Visiting Poe’s Bronx house

 

On Saturday I dragged Max and some friends to Edgar Allan Poe’s cottage in the Bronx. No sooner did we enter Poe Park than Kevin and I were drawn to this bulbous, warty tree (at right of photo), which looks even more diseased up-close. We moved toward it simultaneously and started fondling its lumps.

“It looks like someone stuck a leg in there,” Kevin said.

“Hey, who knows?” I said. “Maybe somebody did. Maybe somebody’s sister was buried alive in this thing.”

We’d hardly gotten started concocting Fall-of-the-House-of-Usher stories about the tree and cottage when the tour guide came out and pointed to the house’s original location, across the street. “So this tree wasn’t even in front of it, then,” Kevin said. We walked away from the diseased trunk sadly, worrying that the rest of the tour would be something of a let-down.

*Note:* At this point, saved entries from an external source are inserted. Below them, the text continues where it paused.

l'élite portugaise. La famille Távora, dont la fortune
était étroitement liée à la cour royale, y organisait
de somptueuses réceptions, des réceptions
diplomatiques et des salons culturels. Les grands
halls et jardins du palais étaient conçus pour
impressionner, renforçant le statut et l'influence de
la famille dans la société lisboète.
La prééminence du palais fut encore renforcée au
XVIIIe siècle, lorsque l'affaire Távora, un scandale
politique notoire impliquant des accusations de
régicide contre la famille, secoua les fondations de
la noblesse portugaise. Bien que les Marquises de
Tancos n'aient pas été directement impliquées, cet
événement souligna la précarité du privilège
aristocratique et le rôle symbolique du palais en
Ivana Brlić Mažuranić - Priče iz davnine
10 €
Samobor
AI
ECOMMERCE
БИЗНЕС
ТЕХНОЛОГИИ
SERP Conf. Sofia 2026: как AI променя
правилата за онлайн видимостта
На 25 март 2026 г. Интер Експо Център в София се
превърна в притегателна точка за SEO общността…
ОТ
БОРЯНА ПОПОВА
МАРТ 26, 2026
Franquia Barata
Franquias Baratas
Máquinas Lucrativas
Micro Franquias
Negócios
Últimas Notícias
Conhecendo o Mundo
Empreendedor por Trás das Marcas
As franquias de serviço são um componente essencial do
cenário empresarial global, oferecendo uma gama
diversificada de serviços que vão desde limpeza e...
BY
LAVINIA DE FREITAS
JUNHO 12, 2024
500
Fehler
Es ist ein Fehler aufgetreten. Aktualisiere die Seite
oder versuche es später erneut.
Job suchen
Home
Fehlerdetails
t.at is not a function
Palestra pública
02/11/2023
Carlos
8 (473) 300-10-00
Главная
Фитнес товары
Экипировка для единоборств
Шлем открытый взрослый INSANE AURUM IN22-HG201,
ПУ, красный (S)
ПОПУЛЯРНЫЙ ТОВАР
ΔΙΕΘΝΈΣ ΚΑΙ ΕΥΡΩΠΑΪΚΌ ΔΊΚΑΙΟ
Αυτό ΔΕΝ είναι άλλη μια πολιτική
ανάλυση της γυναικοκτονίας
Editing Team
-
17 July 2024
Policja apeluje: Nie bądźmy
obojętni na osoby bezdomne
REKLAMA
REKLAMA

But we did see the bed where Virginia Poe breathed her last breath, and a rendering of Poe’s ideal room. And someone had converted a jittery old projector film about the house onto VHS, so some of our party amused themselves by making beeping sounds every time the picture changed. You can see more photos here.

After our trip, Erin wrote to say:

my mom surprised me with her vast knowledge of the Poe House … apparently there’s a pulp-ish mystery novel by the former Manhattan Sex Crimes DA that centers around Poe Park. (Amazon’s “statistically improbable phrases”: “brick coffin,” “snuff mill,” “premature burial.”)

She wonders how many visitors the cottage gets from fans of the “necrotainment genre.” I wonder if Kevin and I qualify.